[Collected data]
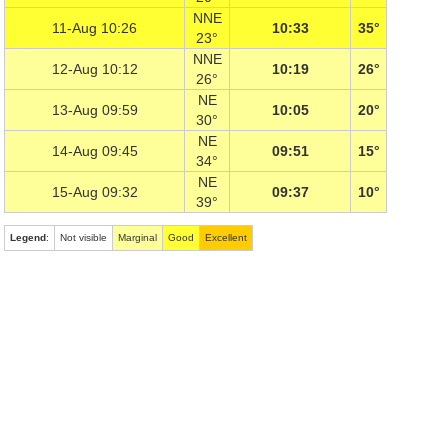
NNE
11-Aug 10:26
10:33
35°
23°
NNE
12-Aug 10:12
10:19
26°
26°
NE
13-Aug 09:59
10:05
20°
30°
NE
14-Aug 09:45
09:51
15°
34°
NE
15-Aug 09:32
09:37
10°
39°
Legend
:
Not visible
Marginal
Good
Excellent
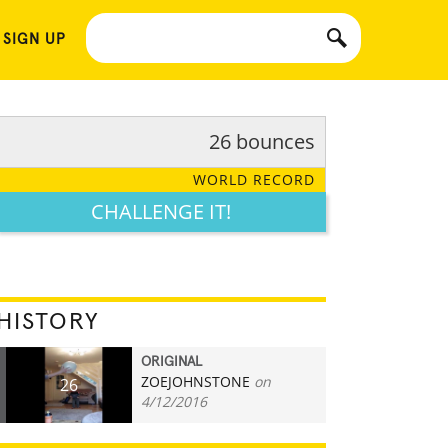
 SIGN UP
26 bounces
WORLD RECORD
CHALLENGE IT!
HISTORY
ORIGINAL
ZOEJOHNSTONE
on
26
4/12/2016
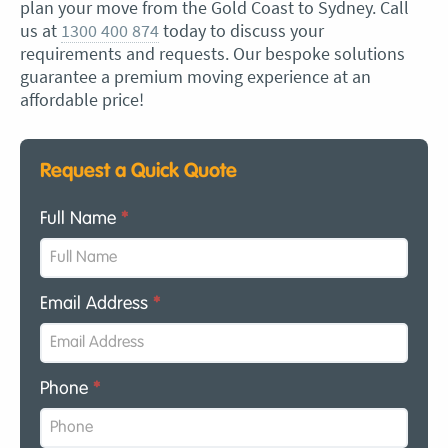
plan your move from the Gold Coast to Sydney. Call
us at
1300 400 874
today to discuss your
requirements and requests. Our bespoke solutions
guarantee a premium moving experience at an
affordable price!
Request a Quick Quote
Full Name
*
Email Address
*
Phone
*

[Action item]
Take every entry and repeat it verbatim, minus the pictures.

[Solution for this task]
NNE
11-Aug 10:26
10:33
35°
23°
NNE
12-Aug 10:12
10:19
26°
26°
NE
13-Aug 09:59
10:05
20°
30°
NE
14-Aug 09:45
09:51
15°
34°
NE
15-Aug 09:32
09:37
10°
39°
Legend
:
Not visible
Marginal
Good
Excellent
 SIGN UP
26 bounces
WORLD RECORD
CHALLENGE IT!
HISTORY
ORIGINAL
ZOEJOHNSTONE
on
26
4/12/2016
plan your move from the Gold Coast to Sydney. Call
us at
1300 400 874
today to discuss your
requirements and requests. Our bespoke solutions
guarantee a premium moving experience at an
affordable price!
Request a Quick Quote
Full Name
*
Email Address
*
Phone
*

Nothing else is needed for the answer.